Micro Small and Medium Enterprises (MSMEs) have been a much-ignored sector in our country and it started to evolve considerably post the independence. It has progressed in scale and in the scope of business activities over the last couple of years. MSMEs are present across sectors (manufacturing, trade and services) in India, thereby constituting a formidable component of the country’s outstanding economic growth. The current industry size is expected to be between Rs 30,000 to Rs 50,000 crore. It is an engine of growth and employment generation in the country. The sector has always discussed problems arising due to scarcity of capital.

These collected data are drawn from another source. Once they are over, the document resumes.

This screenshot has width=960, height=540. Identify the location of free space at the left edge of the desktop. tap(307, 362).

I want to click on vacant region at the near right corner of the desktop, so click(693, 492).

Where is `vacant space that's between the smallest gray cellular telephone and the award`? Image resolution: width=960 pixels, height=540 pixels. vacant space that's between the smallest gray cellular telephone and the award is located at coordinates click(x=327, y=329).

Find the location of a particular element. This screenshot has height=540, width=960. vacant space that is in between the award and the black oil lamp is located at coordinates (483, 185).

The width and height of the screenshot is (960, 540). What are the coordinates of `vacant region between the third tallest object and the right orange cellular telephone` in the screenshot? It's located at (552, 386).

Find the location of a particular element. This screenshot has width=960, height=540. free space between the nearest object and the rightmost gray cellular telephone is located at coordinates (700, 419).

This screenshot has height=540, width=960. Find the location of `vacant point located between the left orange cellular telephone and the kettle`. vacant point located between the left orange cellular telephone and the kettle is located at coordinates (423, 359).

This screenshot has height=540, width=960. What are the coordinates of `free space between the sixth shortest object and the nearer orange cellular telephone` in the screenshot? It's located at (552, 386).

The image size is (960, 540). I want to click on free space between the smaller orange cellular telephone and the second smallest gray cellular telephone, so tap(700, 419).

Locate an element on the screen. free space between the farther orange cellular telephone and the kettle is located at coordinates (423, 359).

MSMEs have always been finding it very hard to convert their trade receivables into liquid funds. Thus, the RBI came forward to give effective solution to the pan-India issue and it defined Trade Receivables Discounting System (TReDS) as the institutional mechanism for financing of trade receivables of MSMEs from corporate buyers through multiple financiers at a competitive rate. The model of TReDS is outlined under the Payment and Settlement System (PSS) Act, 2007. The activities are subject to supervision of the RBI. There are three participants involved: (i) MSME sellers, (ii) Corporate buyers, and (iii) Financiers (both banks and NBFIs). In 2015, RBI gave in-principle approval to three different entities to implement TReDS online – Mynd Solutions, Axis Bank and a joint venture between National Stock Exchange and Small Industries Development Bank of India (SIDBI).
TReDS deals with discounting of both invoices and bills of exchange. It is well-equipped to deal with both receivables factoring as well as reverse factoring to facilitate higher transaction volumes and better pricing. The main purpose of TReDS platform is to facilitate smooth flow of liquidity in the system and make available the finance at a competitive rate. As soon as the bills are raised by the MSMEs and approved by large corporates on TReDS platform, banks or financiers can bid for them based on the risk rating of large corporates. MSMEs will receive their dues from the banks or financiers without waiting for the credit period agreed with large corporates.

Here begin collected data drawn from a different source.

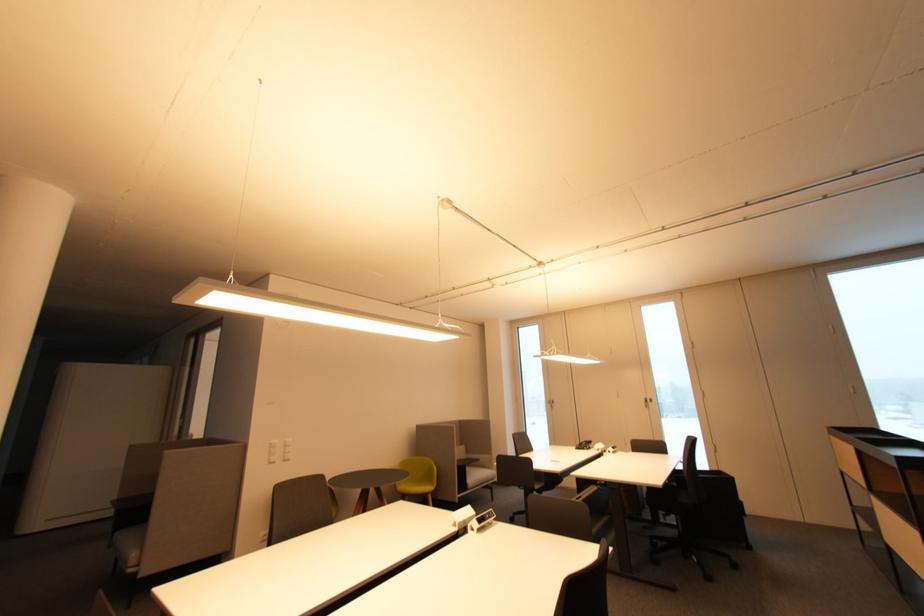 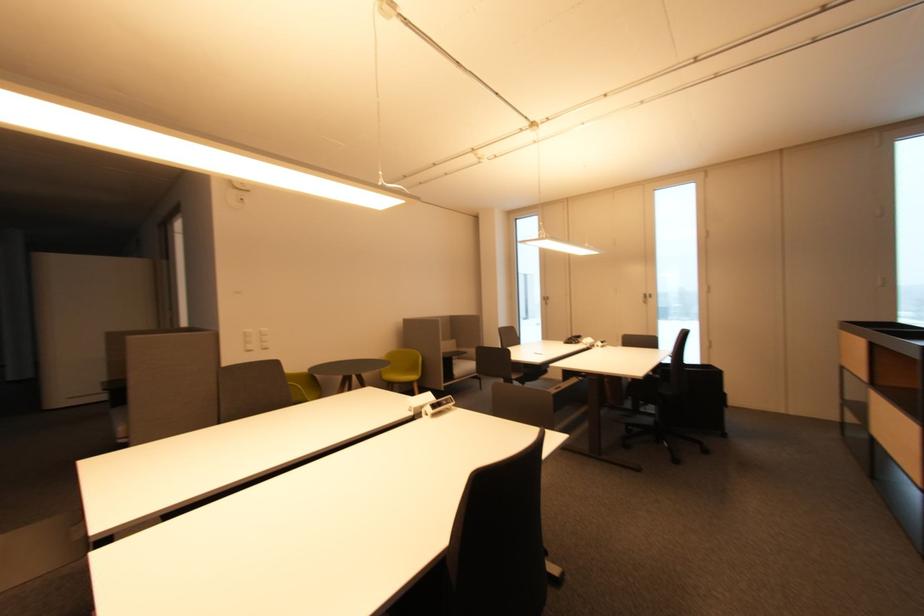 Question: Based on the continuous images, in which direction is the camera rotating? Reply with the corresponding letter.

Choices:
 (A) Left
 (B) Right
 (C) Up
 (D) Down

Answer: (D) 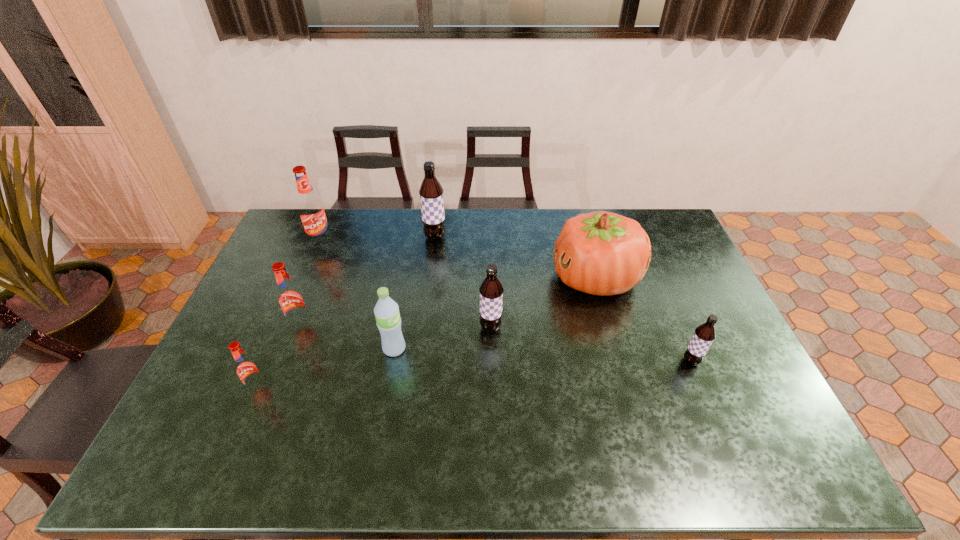 Where is `free space at the near left corner of the desktop`? This screenshot has width=960, height=540. free space at the near left corner of the desktop is located at coordinates (180, 453).

You are a GUI agent. You are given a task and a screenshot of the screen. Output one action in this format:
    pyautogui.click(x=<x>, y=<y>)
    Task: Click on the free spot between the farthest red root beer and the green water bottle
    The width and height of the screenshot is (960, 540).
    Given the screenshot: What is the action you would take?
    pyautogui.click(x=358, y=295)

You are a GUI agent. You are given a task and a screenshot of the screen. Output one action in this format:
    pyautogui.click(x=<x>, y=<y>)
    Task: Click on the free point between the green water bottle and the second nearest red root beer
    The image size is (960, 540).
    Given the screenshot: What is the action you would take?
    pyautogui.click(x=348, y=337)

Find the location of a particular element. This screenshot has height=540, width=960. free spot between the fifth object from left to right and the second nearest brown root beer is located at coordinates (463, 282).

At what (x,y) coordinates should I click in order to perform the action: click on free space that is in between the rightmost brown root beer and the smallest red root beer. Please return your answer as a coordinate pair (x, y). This screenshot has height=540, width=960. Looking at the image, I should click on (475, 375).

The height and width of the screenshot is (540, 960). I want to click on vacant space that is in between the fourth root beer from left to right and the second nearest red root beer, so click(369, 281).

In order to click on free space between the water bottle and the second smallest red root beer in this screenshot , I will do pos(348,337).

Image resolution: width=960 pixels, height=540 pixels. Find the location of `free space between the nearest brown root beer and the fourth object from left to right`. free space between the nearest brown root beer and the fourth object from left to right is located at coordinates (542, 355).

The width and height of the screenshot is (960, 540). In order to click on unoccupied area between the second biggest red root beer and the biggest red root beer in this screenshot , I will do `click(311, 284)`.

Find the location of a particular element. This screenshot has width=960, height=540. free space between the farthest red root beer and the pumpkin is located at coordinates (458, 260).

The KYC documentation to know the MSME is simple. There is a one-time agreement between various participants and TReDS.
With deeper penetration of internet in more and more tier 2 and 3 markets along with the metros, almost all the trade related transactions have already been digitized or are in the process of getting digitized. It is only the adoption by various stake holders that is taking time. The banks and fintechs are fine tuning these processes in digital formats and making it more attractive for the stake holders. This will improve the adoption of digital way of doing trade transactions. This disruption is happening globally and India is one of the front runners in this initiative under the aegis of the RBI.

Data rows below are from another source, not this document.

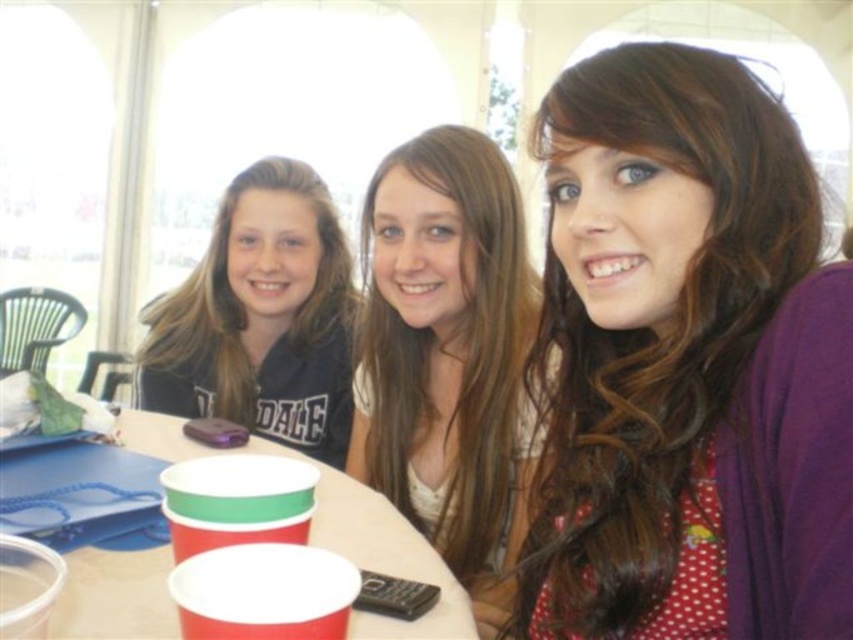 Question: Can you confirm if purple fabric at center is smaller than red paper cups at center?

Choices:
 (A) no
 (B) yes

Answer: (A)

Question: Estimate the real-world distances between objects in this image. Which object is closer to the red paper cup at lower center?

Choices:
 (A) red paper cups at center
 (B) purple fabric at center

Answer: (B)

Question: Does purple fabric at center appear on the right side of smooth white shirt at center?

Choices:
 (A) no
 (B) yes

Answer: (B)

Question: Which of these objects is positioned farthest from the red paper cup at center?

Choices:
 (A) matte black hoodie at upper left
 (B) smooth white shirt at center
 (C) purple fabric at center

Answer: (A)

Question: Which of the following is the closest to the observer?

Choices:
 (A) (618, 332)
 (B) (247, 538)
 (C) (386, 250)
 (D) (297, 259)

Answer: (B)

Question: Is purple fabric at center closer to the viewer compared to red paper cup at lower center?

Choices:
 (A) yes
 (B) no

Answer: (B) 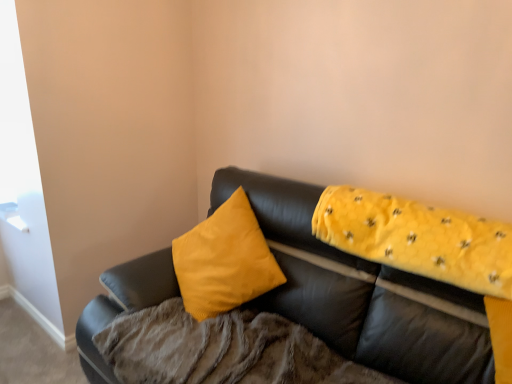 What do you see at coordinates (418, 238) in the screenshot? I see `yellow quilted fabric at upper right` at bounding box center [418, 238].

The height and width of the screenshot is (384, 512). Identify the location of matte black couch at center. (362, 294).

Between soft yellow blanket at upper right and matte black couch at center, which one has larger size?

matte black couch at center is bigger.

Is matte black couch at center at the back of soft yellow blanket at upper right?

Yes, soft yellow blanket at upper right's orientation is away from matte black couch at center.

From the image's perspective, who appears lower, soft yellow blanket at upper right or matte black couch at center?

soft yellow blanket at upper right.

Based on the photo, considering the positions of objects soft yellow blanket at upper right and matte black couch at center in the image provided, who is in front, soft yellow blanket at upper right or matte black couch at center?

Positioned in front is matte black couch at center.

From the image's perspective, does yellow quilted fabric at upper right appear lower than soft yellow blanket at upper right?

No.

Is yellow quilted fabric at upper right shorter than soft yellow blanket at upper right?

Correct, yellow quilted fabric at upper right is not as tall as soft yellow blanket at upper right.

Find the location of a particular element. This screenshot has width=512, height=384. blanket on the right of soft yellow blanket at upper right is located at coordinates (418, 238).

Mynd Solution’s M1xchange has been operational since April 2017 and the transaction flow for all participants on the exchange has smoothened out. The experience by MSMEs for smooth flow of liquidity rough M1 Exchange has been encouraging for the industry. The cost of funds for MSMEs has reduced as banks are bidding basis the risk rating of a corporate. The reduced transaction costs vis-à-vis offline market has benefited the MSMEs tremendously. The participating banks are also benefiting through the platform as cost of acquisition and servicing the business has reduced substantially. Further the MSME funding on platform will qualify for priority sector lending (PSL) criteria, thereby enhancing the compliance for the banks. The corporates (buyers) are able to optimize working capital and save on finance cost, have one time documentation, enjoy scalability and have multiple financier on a single platform.
In the next few months, the adoption and transaction on the TReDS online will pick up more speed as lots of corporates and MSMEs and financiers are signing by the day to get attached to this model, thereby changing the face of how business is being done today.